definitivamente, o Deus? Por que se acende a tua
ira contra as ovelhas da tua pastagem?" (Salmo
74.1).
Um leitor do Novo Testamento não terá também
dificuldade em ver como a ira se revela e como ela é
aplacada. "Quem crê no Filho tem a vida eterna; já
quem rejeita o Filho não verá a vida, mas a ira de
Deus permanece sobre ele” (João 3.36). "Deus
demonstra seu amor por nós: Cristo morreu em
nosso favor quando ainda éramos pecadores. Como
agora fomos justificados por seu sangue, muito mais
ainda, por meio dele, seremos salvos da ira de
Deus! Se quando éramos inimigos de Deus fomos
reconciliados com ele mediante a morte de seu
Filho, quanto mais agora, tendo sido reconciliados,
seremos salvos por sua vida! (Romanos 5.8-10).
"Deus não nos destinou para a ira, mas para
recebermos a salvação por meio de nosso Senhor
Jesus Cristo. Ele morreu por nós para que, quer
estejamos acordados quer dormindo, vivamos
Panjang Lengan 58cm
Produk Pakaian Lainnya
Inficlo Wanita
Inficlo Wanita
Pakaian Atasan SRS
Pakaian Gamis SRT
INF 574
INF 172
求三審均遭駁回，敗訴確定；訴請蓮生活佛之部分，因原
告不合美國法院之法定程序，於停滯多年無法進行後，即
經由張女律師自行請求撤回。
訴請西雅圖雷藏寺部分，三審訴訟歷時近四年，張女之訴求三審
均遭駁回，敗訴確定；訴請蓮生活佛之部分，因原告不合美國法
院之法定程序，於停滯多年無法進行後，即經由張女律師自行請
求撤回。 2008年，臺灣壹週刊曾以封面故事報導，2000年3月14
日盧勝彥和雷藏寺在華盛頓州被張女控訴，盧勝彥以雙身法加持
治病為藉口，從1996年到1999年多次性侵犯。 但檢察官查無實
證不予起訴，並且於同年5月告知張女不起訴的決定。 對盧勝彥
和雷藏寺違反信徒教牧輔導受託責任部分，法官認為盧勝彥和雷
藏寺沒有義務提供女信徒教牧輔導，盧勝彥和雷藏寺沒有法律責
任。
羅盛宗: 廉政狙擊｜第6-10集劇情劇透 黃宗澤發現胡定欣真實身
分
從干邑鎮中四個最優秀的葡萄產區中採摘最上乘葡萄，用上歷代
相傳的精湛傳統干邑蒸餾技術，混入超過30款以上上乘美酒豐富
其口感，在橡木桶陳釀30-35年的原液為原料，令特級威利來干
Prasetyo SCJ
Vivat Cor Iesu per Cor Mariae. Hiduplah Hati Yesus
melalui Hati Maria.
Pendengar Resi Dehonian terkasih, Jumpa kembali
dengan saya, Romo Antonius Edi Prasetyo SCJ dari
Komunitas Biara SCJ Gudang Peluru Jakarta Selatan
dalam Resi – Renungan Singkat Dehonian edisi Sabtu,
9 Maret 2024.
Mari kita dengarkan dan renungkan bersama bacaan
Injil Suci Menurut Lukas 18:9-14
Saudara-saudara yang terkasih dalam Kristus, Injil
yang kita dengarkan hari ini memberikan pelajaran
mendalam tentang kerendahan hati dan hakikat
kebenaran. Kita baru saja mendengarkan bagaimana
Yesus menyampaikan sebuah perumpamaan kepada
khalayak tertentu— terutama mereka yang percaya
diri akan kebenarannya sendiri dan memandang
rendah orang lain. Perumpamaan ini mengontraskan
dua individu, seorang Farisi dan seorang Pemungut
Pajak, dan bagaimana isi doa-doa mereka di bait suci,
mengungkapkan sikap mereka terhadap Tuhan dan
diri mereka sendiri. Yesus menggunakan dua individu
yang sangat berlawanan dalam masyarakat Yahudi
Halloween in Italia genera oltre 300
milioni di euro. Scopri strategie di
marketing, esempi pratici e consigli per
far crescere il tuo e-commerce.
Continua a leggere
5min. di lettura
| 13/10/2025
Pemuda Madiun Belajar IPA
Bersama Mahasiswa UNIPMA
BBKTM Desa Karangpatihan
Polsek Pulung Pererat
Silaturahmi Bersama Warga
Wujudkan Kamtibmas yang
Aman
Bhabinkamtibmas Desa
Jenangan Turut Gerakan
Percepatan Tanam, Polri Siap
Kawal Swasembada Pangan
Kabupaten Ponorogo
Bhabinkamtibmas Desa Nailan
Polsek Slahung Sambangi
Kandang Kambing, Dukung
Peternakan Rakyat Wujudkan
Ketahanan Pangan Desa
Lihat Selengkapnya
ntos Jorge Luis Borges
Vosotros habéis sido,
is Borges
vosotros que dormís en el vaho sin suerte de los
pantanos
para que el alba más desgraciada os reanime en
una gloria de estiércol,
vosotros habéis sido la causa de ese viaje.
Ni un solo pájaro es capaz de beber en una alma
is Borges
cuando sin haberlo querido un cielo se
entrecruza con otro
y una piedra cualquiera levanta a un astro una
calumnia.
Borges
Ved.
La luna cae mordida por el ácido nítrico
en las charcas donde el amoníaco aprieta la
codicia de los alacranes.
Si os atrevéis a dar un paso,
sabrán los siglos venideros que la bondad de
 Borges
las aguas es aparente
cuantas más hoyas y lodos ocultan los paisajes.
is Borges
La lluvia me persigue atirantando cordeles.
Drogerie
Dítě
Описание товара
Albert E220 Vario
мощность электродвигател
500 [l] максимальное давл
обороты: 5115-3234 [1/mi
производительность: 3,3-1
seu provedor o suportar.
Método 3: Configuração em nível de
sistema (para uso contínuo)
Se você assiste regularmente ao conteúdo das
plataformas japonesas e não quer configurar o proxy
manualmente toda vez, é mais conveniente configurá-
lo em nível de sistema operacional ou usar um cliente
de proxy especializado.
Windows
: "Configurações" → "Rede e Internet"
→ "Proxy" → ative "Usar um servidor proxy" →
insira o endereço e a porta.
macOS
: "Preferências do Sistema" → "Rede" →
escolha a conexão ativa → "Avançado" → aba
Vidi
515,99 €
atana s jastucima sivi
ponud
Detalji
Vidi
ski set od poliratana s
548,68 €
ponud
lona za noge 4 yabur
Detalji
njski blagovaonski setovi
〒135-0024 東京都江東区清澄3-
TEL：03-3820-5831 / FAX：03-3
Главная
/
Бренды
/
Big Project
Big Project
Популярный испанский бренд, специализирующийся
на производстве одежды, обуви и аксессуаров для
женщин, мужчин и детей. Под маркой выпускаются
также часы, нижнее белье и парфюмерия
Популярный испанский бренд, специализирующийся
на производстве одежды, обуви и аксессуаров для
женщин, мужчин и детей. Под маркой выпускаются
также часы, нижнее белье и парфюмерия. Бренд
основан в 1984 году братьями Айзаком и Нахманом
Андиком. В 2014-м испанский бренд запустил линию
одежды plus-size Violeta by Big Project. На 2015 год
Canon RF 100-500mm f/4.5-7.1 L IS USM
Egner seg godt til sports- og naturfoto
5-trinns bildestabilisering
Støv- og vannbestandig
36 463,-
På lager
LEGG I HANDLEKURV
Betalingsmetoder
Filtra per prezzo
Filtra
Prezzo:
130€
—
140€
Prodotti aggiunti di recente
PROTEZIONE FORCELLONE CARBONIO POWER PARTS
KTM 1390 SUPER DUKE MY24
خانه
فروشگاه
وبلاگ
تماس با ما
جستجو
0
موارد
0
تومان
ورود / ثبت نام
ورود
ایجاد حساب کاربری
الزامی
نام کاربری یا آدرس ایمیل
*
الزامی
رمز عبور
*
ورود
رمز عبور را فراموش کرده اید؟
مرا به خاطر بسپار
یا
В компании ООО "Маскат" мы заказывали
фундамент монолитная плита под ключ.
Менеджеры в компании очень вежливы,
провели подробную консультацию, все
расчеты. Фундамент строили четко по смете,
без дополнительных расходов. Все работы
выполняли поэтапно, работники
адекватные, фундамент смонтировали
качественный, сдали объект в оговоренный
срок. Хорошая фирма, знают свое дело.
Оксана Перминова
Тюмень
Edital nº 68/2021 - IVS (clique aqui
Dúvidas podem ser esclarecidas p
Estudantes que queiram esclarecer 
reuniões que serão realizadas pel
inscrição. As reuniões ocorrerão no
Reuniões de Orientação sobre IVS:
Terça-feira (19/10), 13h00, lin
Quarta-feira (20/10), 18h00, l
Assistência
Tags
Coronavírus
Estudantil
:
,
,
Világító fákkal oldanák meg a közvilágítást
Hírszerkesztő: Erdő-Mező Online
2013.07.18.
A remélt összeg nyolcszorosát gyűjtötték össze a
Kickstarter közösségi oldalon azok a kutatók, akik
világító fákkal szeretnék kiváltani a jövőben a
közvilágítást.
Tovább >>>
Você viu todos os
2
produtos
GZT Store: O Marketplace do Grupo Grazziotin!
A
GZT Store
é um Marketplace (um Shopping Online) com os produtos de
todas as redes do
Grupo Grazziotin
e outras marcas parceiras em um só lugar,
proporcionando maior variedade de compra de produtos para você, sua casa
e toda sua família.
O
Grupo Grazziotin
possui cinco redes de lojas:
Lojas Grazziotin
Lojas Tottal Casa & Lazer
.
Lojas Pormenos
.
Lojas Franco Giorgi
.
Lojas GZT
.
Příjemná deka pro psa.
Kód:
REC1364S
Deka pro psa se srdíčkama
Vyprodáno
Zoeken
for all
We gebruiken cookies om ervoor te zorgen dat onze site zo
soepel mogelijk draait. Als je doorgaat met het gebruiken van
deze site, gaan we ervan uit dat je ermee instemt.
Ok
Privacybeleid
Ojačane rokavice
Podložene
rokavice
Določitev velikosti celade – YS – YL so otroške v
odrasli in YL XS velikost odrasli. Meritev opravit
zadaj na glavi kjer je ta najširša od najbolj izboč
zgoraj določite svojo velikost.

» **Directions for this task**: Return each line of the listing that holds the string "ainda".

» **Response**:
nosso favor quando ainda éramos pecadores. Como
ainda, por meio dele, seremos salvos da ira de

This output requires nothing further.